A Neo-Youth Ministry will contain significantly less traditional educational time and programs than current youth ministry practice. For some reason, we have been taught to equate depth and maturity with Bible knowledge. I would say that a lot of youth groups have about three main “programs”, each of which tend to center around Bible knowledge: Sunday School, “youth group”, and small groups. In each of these contexts the “meat” is portrayed as being the lesson, sermon, or study time. Any relational benefit is secondary.
A common desire of teens (in my experience) who are ready to “take their faith to the next level” is to participate in a more “in-depth” Bible study (usually in Romans). My response to them has been to say that when they actually do the things that characterize “shallow” teaching (like love your neighbor, forgive your friends, get along with your parents) then we will begin that more “in-depth” Bible study.
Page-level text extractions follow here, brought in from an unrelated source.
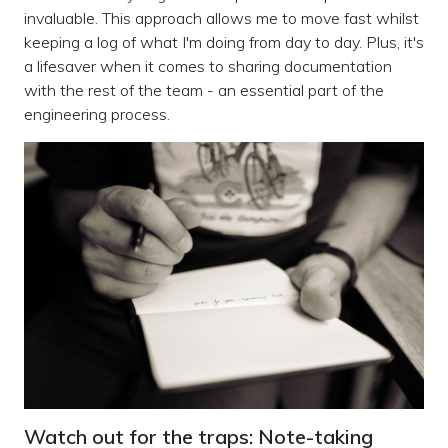
invaluable. This approach allows me to move fast whilst
keeping a log of what I'm doing from day to day. Plus, it's
a lifesaver when it comes to sharing documentation
with the rest of the team - an essential part of the
engineering process.
Watch out for the traps: Note-taking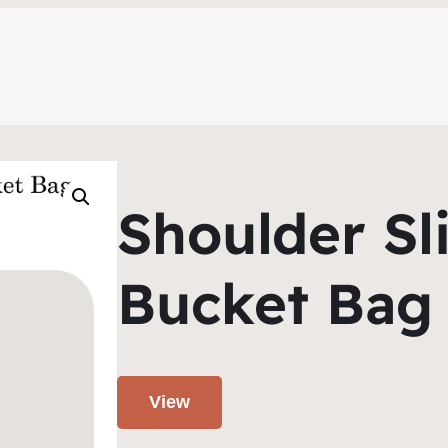
Shoulder Sl
Bucket Bag
View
A Neo-Youth ministry will not measure depth by Bible study, but by action. We cannot exist in order to fill the brains of our students. We exist in order that lives may be transformed. One of the key cultural myths in American that the church has bought into is that knowledge is the most important factor in affecting life-change. Well, I disagree. If that were the case, tobacco companies and fast-food chains would go out of business, 16 year-olds wouldn’t speed, and people wouldn’t take on more debt than they could afford. It is a factor, but not the factor. No, education alone does not change people. The Holy Spirit does, and the means by which the Holy Spirit works is the church.
Instead of studying educational techniques and theory, a Neo-Youth Minister will study practices and seek to ingrain spiritual practices in the lives of their teens.